Saturday, June 11, 2011

Skype logo.

A Russian programming researcher Efim Bushmanov uploaded the Skype source on Blogspot, Torrent, and Github last Tuesday. Bushmanov said that his release engineering work is "not finished," and stated that the purpose of its release is "community involvement."

Bushmanov said that his motivation was a story in the Wall Street Journal which described possible eavesdropping on Skype by governmental agencies. The upload to public would allow people to participate with further work on the reverse engineering which is not yet finished.

Skype responded by a promise to support security of the Skype users and to investigate and prevent the attacks this can cause: "This unauthorized use of our application for malicious activities like spamming/phishing infringes on Skype's intellectual property. We are taking all necessary steps to prevent/defeat nefarious attempts to subvert Skype's experience. Skype takes its users' safety and security seriously and we work tirelessly to ensure each individual has the best possible experience."

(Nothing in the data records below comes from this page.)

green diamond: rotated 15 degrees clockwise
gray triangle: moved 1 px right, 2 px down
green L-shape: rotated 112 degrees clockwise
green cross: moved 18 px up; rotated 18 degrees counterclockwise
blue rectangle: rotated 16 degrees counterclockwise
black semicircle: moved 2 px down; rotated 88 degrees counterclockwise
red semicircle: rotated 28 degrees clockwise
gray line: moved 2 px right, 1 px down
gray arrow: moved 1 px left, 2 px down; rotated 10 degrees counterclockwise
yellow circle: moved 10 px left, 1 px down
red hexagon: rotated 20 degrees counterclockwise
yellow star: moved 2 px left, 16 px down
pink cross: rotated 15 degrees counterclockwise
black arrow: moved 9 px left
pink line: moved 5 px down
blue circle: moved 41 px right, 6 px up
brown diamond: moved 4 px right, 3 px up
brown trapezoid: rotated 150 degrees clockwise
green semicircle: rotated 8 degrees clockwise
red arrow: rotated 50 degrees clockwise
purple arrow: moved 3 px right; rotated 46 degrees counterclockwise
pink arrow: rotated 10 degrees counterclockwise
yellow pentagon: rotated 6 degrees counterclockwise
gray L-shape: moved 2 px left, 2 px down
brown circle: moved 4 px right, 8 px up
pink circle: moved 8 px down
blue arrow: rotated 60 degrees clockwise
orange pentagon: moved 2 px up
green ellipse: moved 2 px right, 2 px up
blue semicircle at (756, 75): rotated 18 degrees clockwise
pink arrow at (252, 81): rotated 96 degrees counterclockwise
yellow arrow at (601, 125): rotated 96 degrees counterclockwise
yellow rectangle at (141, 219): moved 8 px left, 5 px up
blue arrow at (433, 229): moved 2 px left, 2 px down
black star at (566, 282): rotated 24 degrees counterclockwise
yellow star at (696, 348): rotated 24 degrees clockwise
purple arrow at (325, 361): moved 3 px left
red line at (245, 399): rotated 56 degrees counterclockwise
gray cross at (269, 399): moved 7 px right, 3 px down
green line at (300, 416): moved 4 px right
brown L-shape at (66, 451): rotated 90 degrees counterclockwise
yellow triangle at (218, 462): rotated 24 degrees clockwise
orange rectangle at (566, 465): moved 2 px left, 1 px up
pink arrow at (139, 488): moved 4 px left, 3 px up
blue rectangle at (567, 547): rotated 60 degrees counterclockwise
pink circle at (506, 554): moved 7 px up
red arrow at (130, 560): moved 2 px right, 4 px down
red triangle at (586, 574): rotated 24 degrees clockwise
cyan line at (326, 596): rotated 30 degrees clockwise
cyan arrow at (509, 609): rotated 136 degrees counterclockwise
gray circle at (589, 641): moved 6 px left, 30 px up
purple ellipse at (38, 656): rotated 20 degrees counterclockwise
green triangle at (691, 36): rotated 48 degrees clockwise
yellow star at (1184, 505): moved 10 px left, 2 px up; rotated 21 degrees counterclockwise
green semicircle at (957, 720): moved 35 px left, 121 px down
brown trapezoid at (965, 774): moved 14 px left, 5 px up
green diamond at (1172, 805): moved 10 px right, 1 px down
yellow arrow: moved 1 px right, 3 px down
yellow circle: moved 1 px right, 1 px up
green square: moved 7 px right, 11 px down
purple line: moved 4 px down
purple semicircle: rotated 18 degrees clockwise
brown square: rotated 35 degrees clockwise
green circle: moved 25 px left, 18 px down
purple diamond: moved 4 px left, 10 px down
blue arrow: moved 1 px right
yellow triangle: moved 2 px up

Some public said that Microsoft is to blame for the lack of stability of Skype since its acquisition plans were announced in the beginning of May. However, Microsoft has no operational control over Skype servers yet. The acquisition is planned to be finished by the end of 2011. Microsoft's response included a note that despite that they have some Windows code shared with Russian government, they would fear to share Skype code, and make strong attempts to keep it unavailable to third parties.

Information Week magazine commented that the release can be legal if no part of the work involves copying the original code from Skype servers.

Paul Ducklin, head of technology for security company Sophos, noted the presence of IDA Pro (Interactive Disassembler) files in the downloads published by Bushmanov, indicating that his reverse engineering had not been conducted in a "clean room" fashion. The project included shared files which were enough for the tech company Hex-Rays to verify that the version of IDA Pro used was pirated.